We had a good plan. My mom and I would go to the hospital to visit my father, who was awaiting admission for a serious infection. In eighty-four years of life, he’d never been in a hospital. He’d been mom’s care-giver for the past few years.

Two hours later, as I drove to my parent’s home, I tried to imagine that my younger brother’s “Mom is gone” did not mean she had died. I grabbed the rosary hanging from my rear-view mirror and began to pray. The Holy Spirit descended upon me with understanding: my mother had died that night.

Flashing Lights on the Familiar Street

As I turned onto the familiar street where mom and dad had lived for sixty-four years, my eyes met the glare of flashing red lights from fire and police department vehicles parked in front of the home. I wedged my vehicle into the driveway, then ran past paramedics and police standing silently on the front porch, holding clipboards and filling out paperwork. Their eyes met mine, their glance sorrowful. No words were exchanged.

My father, pulled from the hospital, three younger brothers, a sister-in-law and young niece were in the room. My mother was on the floor, covered in a blanket. I fell to the floor and uncovered her face so that I could kiss her goodbye. She was still warm.

I was comforted by her familiar maternal warmth. I stroked her eighty-three-year-old face, now frozen in an expression of peace. From the depths of my soul, I wailed with cries of grief as my cheek rested on hers. My brother said, “We should pray the rosary for mom now. She’d like that.” We surrounded her lifeless body and prayed as we waited for the mortuary to remove her body.

Mom was rarely left alone.
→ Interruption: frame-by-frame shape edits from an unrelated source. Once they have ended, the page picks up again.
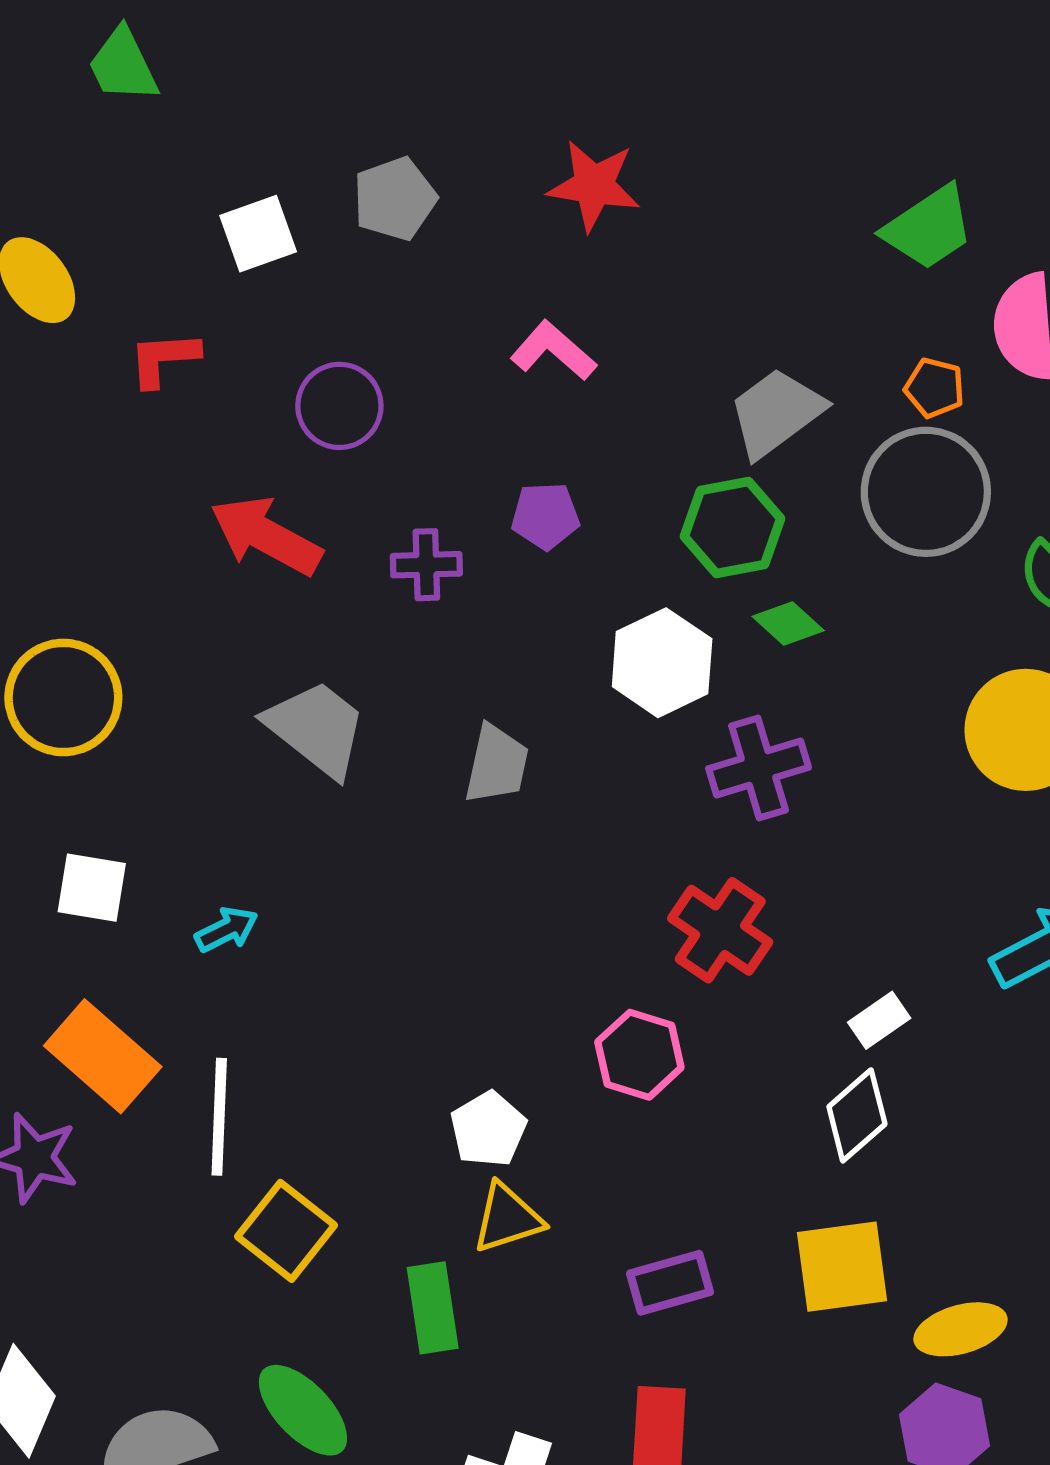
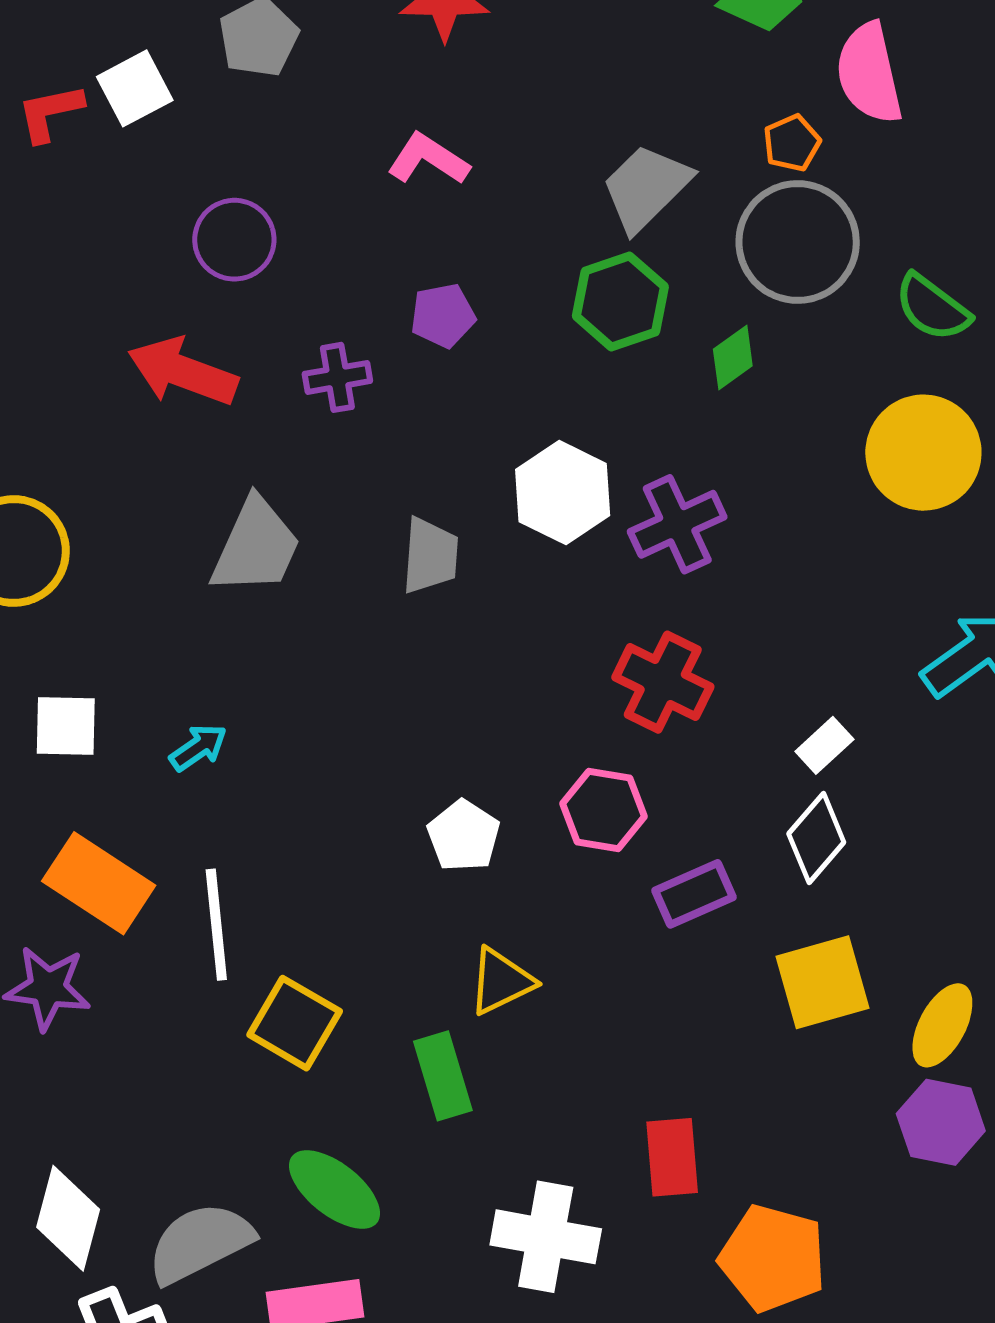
red L-shape: (164, 359) -> (50, 113), moved
orange pentagon: (935, 388) -> (792, 143), turned -30
green diamond: (788, 623) -> (733, 357), moved, turned -70
white hexagon: (662, 663) -> (563, 493), moved
gray trapezoid: (316, 729) -> (256, 546), turned 84
white pentagon: (488, 1129) -> (464, 836), moved
purple rectangle: (670, 1283) -> (694, 894), moved
yellow ellipse: (961, 1329) -> (942, 1025), turned -38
My dad, siblings and a religious sister accompanied her and enabled her to live in the home that she filled with love. But she was alone when death visited suddenly. A heart attack. Another brother shared that when he found her, there was no sign of life, but he tried CPR. I was told that paramedics heroically tried to revive her for a long time.
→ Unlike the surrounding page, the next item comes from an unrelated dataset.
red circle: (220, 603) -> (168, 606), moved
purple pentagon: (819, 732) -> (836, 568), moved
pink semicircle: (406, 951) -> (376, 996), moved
It was the Feast of the Visitation of Mary, a feast that has great meaning to me. I had just finished an EWTN “Women of Grace” webinar on “Spiritual Mothers: God’s Special Weapon Against Evil.” I never imagined that my foremost spiritual mother would die on this Marian feast.
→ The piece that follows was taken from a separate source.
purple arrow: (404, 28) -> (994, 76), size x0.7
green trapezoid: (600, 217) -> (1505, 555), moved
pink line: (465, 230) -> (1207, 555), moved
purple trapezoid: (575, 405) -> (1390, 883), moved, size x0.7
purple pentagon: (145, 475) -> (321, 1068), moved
Right after the webinar, mom called and we made our plans. She seemed happy but worried about my father. Her final words were “I’m fine. Take care of dad.”

Loss and Gain

Intellectually, I anticipated my mother’s death from heart and lung disease. Emotionally, nothing could prepare me for the loss. Mother suffered physically over many years, but she loved life and cheerfully fought for it. God’s plan to call her into eternal life when she was alone at home was quite different than ours.

We were left longing for one more conversation with a mother full of wisdom. We understood her sudden death was our loss but mother’s gain.